ARRRRGH, DUDE

Wednesday, May 30, 2007

Ahoy me hearties! I am the Dread Pirate Becca, back from Halloweentime! This weekend was the pirate battle at the Maritime Museum and I was definitely the shortest and cutest girl pirate in all the land! Or so said many of the tourists. And we danced jigs and watched the cannons go off, hoorah! (Or possibly we tripped on the steps and hid from the cannons? Don't listen to me mum, she doesn't know anything!)

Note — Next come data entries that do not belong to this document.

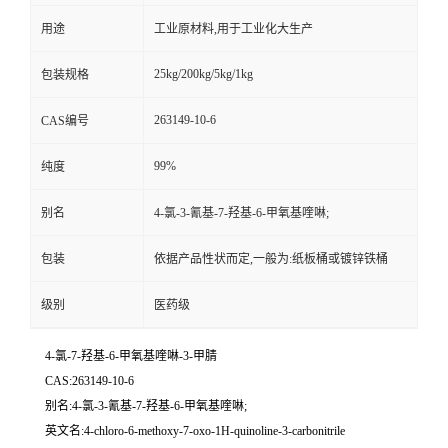
用途
工业原材料,用于工业化大生产
25kg/200kg/5kg/1kg
包装规格
263149-10-6
CAS编号
99%
纯度
别名
4-氯-3-氰基-7-羟基-6-甲氧基喹啉;
包装
依据产品性状而定,一般为:纸板桶或镀锌铁桶
级别
医药级
4-氯-7-羟基-6-甲氧基喹啉-3-甲腈
CAS:263149-10-6
别名:4-氯-3-氰基-7-羟基-6-甲氧基喹啉;
英文名:4-chloro-6-methoxy-7-oxo-1H-quinoline-3-carbonitrile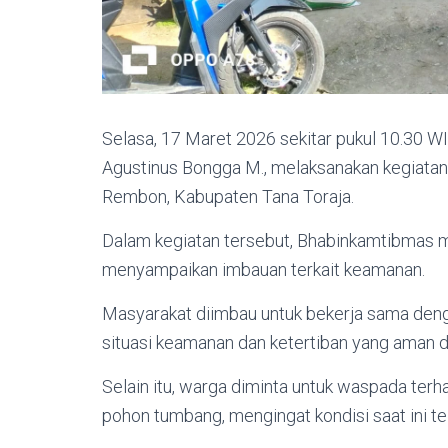
Selasa, 17 Maret 2026 sekitar pukul 10.30 W
Agustinus Bongga M., melaksanakan kegiata
Rembon, Kabupaten Tana Toraja.
Dalam kegiatan tersebut, Bhabinkamtibmas m
menyampaikan imbauan terkait keamanan.
Masyarakat diimbau untuk bekerja sama de
situasi keamanan dan ketertiban yang aman d
Selain itu, warga diminta untuk waspada ter
pohon tumbang, mengingat kondisi saat ini t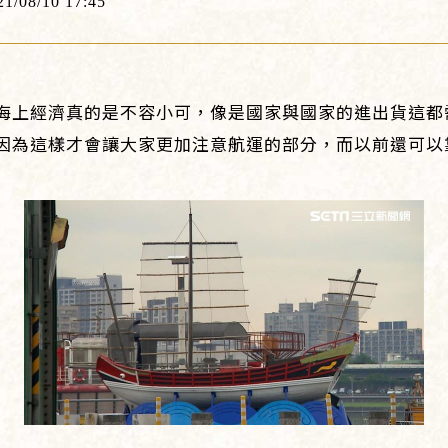
21/08/10 17:45
海上經濟真的是不容小可，像是國家與國家的進出貨這都
因為這樣才會讓大家更加注意航運的部分，而以前還可以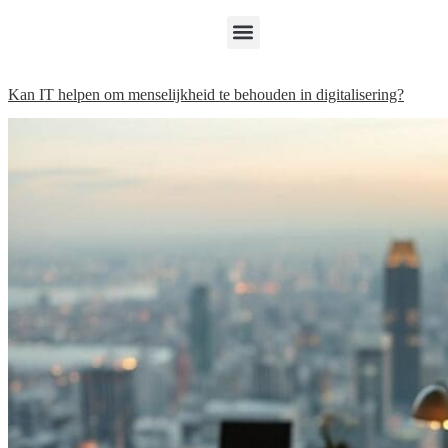
Kan IT helpen om menselijkheid te behouden in digitalisering?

(But I was chicken of the bazillion adults dressed up like pirates... what is their deal anyway?)

SURFING IS HARD

Saturday, May 26, 2007

Ever since we landed in San Diego, I knew that some day, we would try surfing. And why not? Mice can do it. Babies can do it. Gidget did it.

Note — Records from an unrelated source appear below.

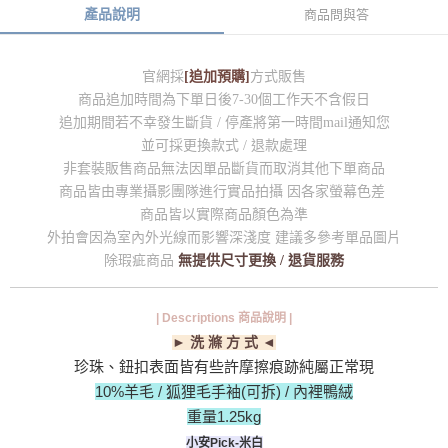
產品說明
商品問與答
官網採
[追加預購]
方式販售
商品追加時間為下單日後7-30個工作天不含假日
追加期間若不幸發生斷貨 / 停產將第一時間mail通知您
並可採更換款式 / 退款處理
非套裝販售商品無法因單品斷貨而取消其他下單商品
商品皆由專業攝影團隊進行實品拍攝 因各家螢幕色差
商品皆以實際商品顏色為準
外拍會因為室內外光線而影響深淺度 建議多參考單品圖片
除瑕疵商品
無提供尺寸更換 / 退貨服務
| Descriptions 商品說明 |
► 洗 滌 方 式 ◄
珍珠、鈕扣表面皆有些許摩擦痕跡純屬正常現
10%羊毛 / 狐狸毛手袖(可拆) / 內裡鴨絨
重量1.25kg
小安Pick-米白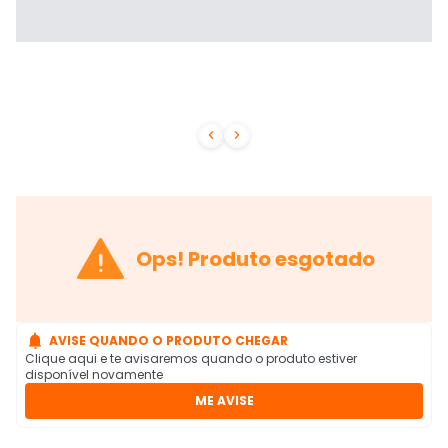



Ops! Produto esgotado

AVISE QUANDO O PRODUTO CHEGAR
Clique aqui e te avisaremos quando o produto estiver
disponível novamente
ME AVISE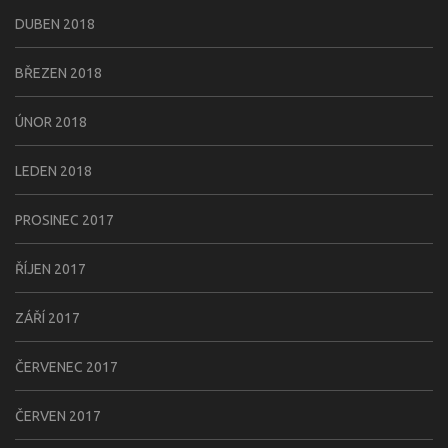
DUBEN 2018
BŘEZEN 2018
ÚNOR 2018
LEDEN 2018
PROSINEC 2017
ŘÍJEN 2017
ZÁŘÍ 2017
ČERVENEC 2017
ČERVEN 2017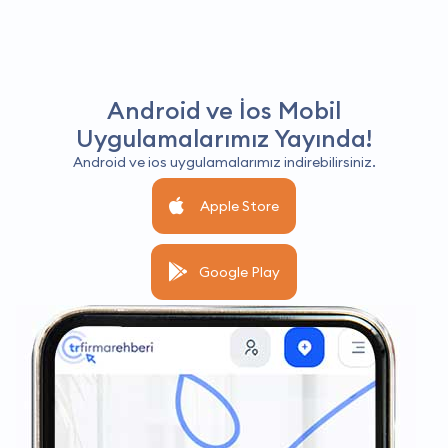
Android ve İos Mobil
Uygulamalarımız Yayında!
Android ve ios uygulamalarımız indirebilirsiniz.
Apple Store
Google Play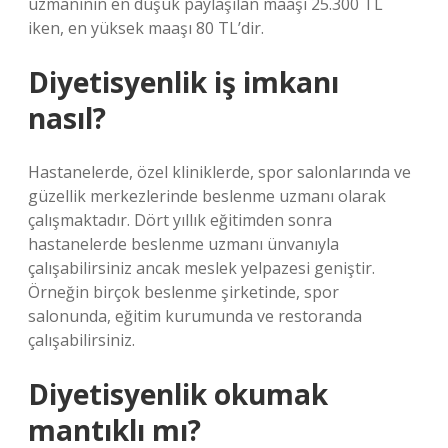
uzmanının en düşük paylaşılan maaşı 25.300 TL
iken, en yüksek maaşı 80 TL’dir.
Diyetisyenlik iş imkanı
nasıl?
Hastanelerde, özel kliniklerde, spor salonlarında ve
güzellik merkezlerinde beslenme uzmanı olarak
çalışmaktadır. Dört yıllık eğitimden sonra
hastanelerde beslenme uzmanı ünvanıyla
çalışabilirsiniz ancak meslek yelpazesi geniştir.
Örneğin birçok beslenme şirketinde, spor
salonunda, eğitim kurumunda ve restoranda
çalışabilirsiniz.
Diyetisyenlik okumak
mantıklı mı?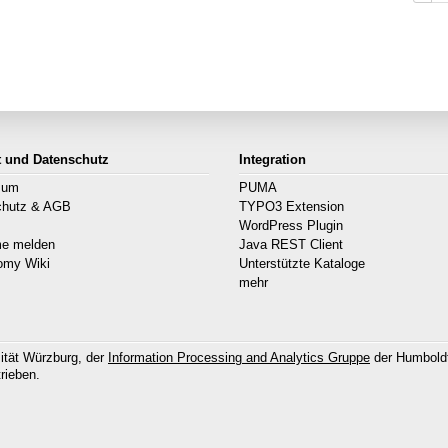
t und Datenschutz
Integration
sum
PUMA
chutz & AGB
TYPO3 Extension
s
WordPress Plugin
me melden
Java REST Client
omy Wiki
Unterstützte Kataloge
mehr
ität Würzburg, der
Information Processing and Analytics Gruppe
der Humboldt
rieben.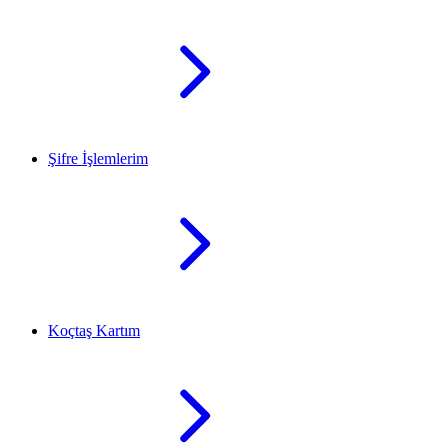
Şifre İşlemlerim
Koçtaş Kartım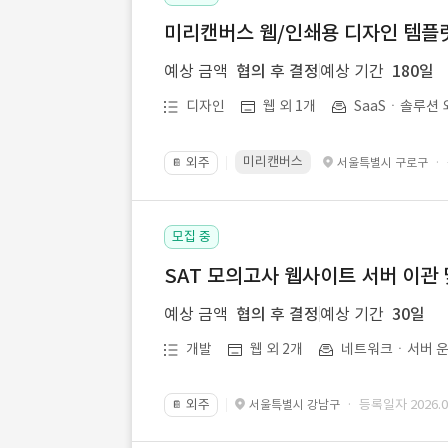
미리캔버스 웹/인쇄용 디자인 템플릿 
예상 금액
협의 후 결정
예상 기간
180일
디자인
웹 외 1개
SaaSㆍ솔루션 
미리캔버스
외주
·
서울특별시 구로구
📔
모집 중
SAT 모의고사 웹사이트 서버 이관 
예상 금액
협의 후 결정
예상 기간
30일
개발
웹 외 2개
네트워크ㆍ서버 운
외주
· 등록일자 2026.07
서울특별시 강남구
📔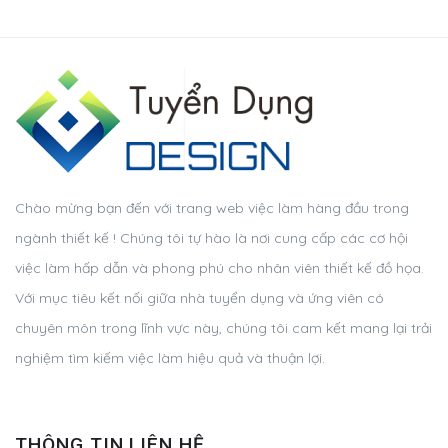
Chào mừng bạn đến với trang web việc làm hàng đầu trong
ngành thiết kế ! Chúng tôi tự hào là nơi cung cấp các cơ hội
việc làm hấp dẫn và phong phú cho nhân viên thiết kế đồ họa.
Với mục tiêu kết nối giữa nhà tuyển dụng và ứng viên có
chuyên môn trong lĩnh vực này, chúng tôi cam kết mang lại trải
nghiệm tìm kiếm việc làm hiệu quả và thuận lợi.
THÔNG TIN LIÊN HỆ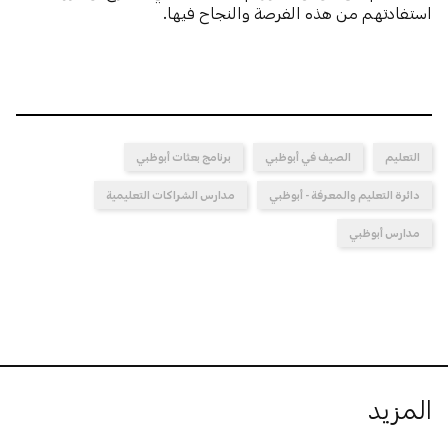
استفادتهم من هذه الفرصة والنجاح فيها.
التعليم
الصيف في أبوظبي
برنامج بعثات أبوظبي
دائرة التعليم والمعرفة - أبوظبي
مدارس الشراكات التعليمية
مدارس أبوظبي
المزيد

When you talk to the typical adult in San Diego and tell them enthusiastically about your plans to take up surfing, they say one of two things:

  • are ya crazy?
  • I tried that once... (and then there is a terrible story about wiping out and swallowing the whole ocean and slicing a foot open)
Still, these reactions did nothing to temper my desire to take part in what is surely a defining vibe of San Diego. Dude.

So Sarah and I went to Camp Surf with the Girl Scouts. We got ourselves wetsuits. We prepared outselves to get out there with all the other brave moms and daughters and surf instructors and life guards.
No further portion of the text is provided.